Problem description
All lines holding the word "المصرية" should be located in the records and copied.

Saved entries

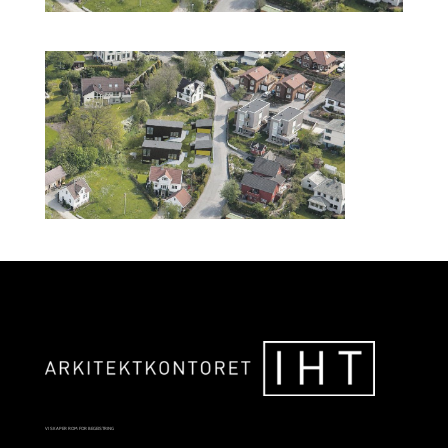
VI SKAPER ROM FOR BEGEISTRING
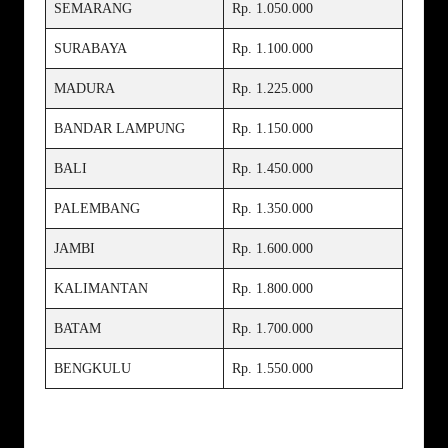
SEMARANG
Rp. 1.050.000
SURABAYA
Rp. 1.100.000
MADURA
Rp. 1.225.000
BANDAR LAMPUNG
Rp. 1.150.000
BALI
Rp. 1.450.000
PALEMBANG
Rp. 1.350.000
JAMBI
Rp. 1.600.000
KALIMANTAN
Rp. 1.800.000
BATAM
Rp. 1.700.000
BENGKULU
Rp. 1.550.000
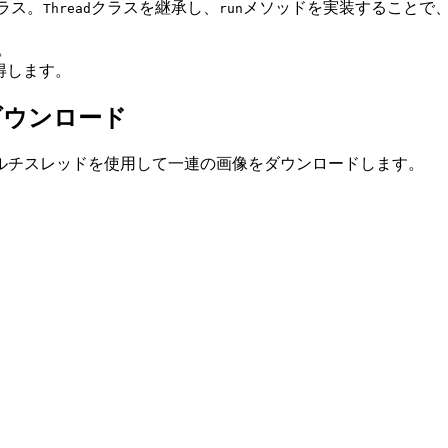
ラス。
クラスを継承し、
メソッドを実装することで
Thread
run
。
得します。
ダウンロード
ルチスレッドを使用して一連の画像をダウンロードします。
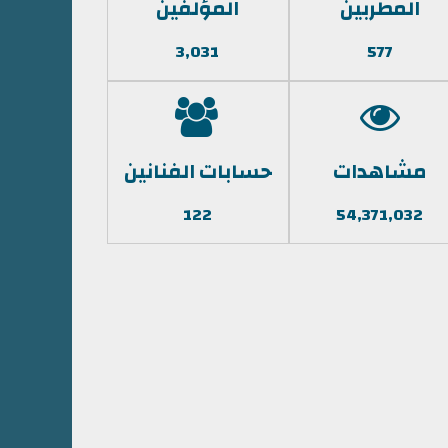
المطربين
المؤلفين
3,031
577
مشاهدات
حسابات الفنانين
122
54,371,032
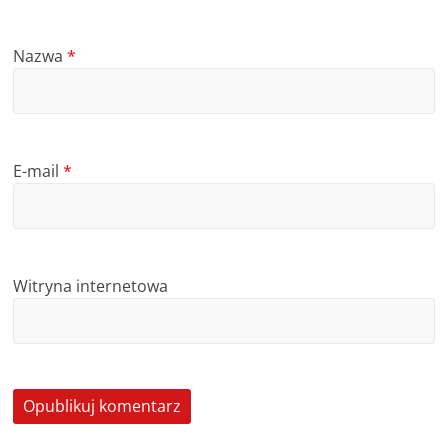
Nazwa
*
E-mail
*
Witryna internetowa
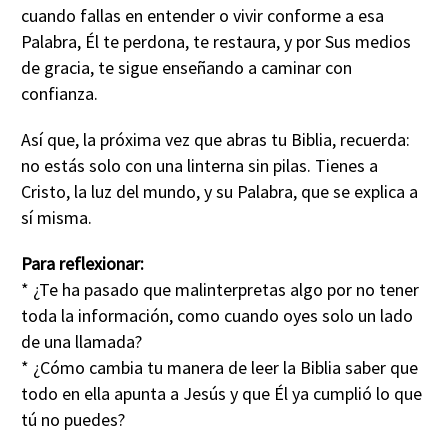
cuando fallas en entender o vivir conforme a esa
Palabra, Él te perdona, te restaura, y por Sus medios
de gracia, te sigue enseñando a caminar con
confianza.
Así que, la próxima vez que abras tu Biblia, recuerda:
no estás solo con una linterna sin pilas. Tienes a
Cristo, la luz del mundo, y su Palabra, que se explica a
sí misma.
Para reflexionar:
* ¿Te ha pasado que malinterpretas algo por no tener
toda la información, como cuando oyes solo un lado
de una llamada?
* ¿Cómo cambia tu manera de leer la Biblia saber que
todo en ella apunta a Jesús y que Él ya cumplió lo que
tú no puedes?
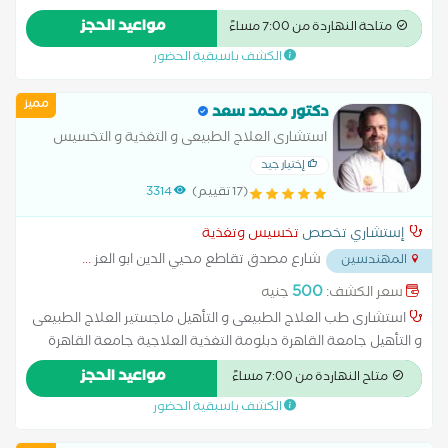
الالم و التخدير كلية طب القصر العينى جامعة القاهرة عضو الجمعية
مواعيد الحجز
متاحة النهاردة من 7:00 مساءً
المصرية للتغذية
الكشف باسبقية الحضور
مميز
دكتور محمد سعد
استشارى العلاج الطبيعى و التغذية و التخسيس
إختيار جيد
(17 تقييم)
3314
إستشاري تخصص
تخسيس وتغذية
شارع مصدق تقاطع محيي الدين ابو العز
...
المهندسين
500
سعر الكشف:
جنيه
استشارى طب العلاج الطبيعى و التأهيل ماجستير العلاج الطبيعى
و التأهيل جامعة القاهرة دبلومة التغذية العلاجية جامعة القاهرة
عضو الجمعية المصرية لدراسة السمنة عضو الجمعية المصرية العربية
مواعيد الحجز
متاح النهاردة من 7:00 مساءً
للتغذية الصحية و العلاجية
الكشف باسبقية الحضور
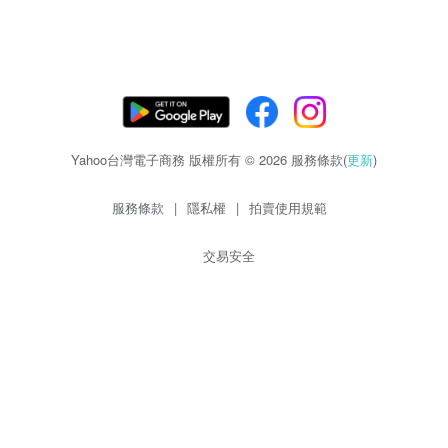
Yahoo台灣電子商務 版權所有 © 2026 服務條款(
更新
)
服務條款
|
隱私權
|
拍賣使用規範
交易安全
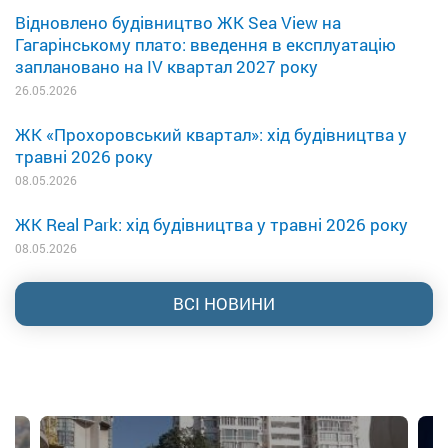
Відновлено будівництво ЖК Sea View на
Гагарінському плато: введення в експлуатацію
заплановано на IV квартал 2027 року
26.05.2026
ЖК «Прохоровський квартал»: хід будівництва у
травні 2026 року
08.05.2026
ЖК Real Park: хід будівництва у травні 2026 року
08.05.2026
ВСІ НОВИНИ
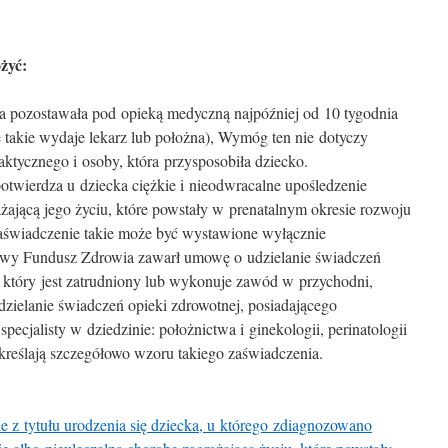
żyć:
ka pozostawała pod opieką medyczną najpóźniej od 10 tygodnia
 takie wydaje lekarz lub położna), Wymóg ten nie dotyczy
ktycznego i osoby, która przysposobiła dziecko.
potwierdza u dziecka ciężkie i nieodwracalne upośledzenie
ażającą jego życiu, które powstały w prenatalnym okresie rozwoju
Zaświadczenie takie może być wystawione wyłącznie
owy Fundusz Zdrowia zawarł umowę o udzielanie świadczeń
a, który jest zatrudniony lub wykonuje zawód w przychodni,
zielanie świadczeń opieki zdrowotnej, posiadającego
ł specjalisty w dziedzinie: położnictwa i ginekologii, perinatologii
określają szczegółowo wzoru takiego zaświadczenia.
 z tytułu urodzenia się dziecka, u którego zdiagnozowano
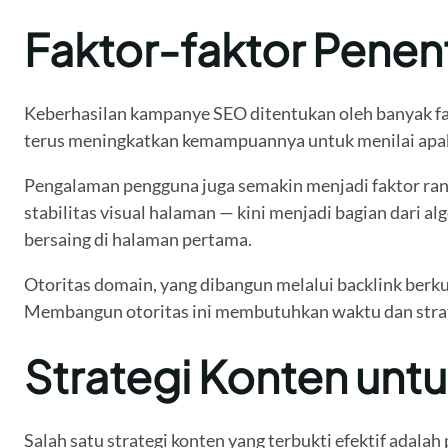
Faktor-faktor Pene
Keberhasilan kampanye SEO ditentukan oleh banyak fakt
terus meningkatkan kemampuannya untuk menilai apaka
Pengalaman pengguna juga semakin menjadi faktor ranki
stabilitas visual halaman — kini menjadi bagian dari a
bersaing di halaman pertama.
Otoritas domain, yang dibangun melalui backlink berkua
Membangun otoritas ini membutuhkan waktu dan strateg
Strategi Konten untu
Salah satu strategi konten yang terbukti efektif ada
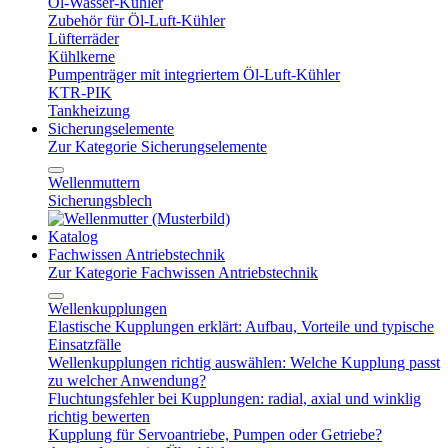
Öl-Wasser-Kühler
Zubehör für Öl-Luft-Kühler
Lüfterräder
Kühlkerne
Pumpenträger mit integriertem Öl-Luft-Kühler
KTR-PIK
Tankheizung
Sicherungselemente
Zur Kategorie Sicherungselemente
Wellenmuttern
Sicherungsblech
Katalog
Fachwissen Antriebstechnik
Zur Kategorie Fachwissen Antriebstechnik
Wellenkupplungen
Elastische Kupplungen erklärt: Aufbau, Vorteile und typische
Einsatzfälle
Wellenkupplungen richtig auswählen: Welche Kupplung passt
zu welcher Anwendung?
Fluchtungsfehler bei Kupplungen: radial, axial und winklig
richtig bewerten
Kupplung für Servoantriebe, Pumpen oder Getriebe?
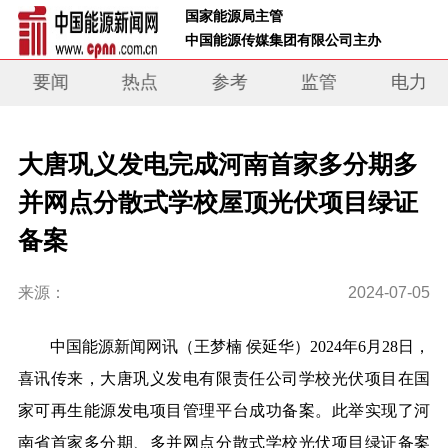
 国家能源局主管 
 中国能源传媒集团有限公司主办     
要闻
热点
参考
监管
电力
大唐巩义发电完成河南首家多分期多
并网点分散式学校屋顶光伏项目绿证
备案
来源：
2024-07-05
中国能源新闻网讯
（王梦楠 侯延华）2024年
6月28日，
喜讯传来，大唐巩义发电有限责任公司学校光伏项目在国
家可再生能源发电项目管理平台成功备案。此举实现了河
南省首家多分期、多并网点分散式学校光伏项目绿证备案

Answer below
المصرية للتغذية
عضو الجمعية المصرية لدراسة السمنة عضو الجمعية المصرية العربية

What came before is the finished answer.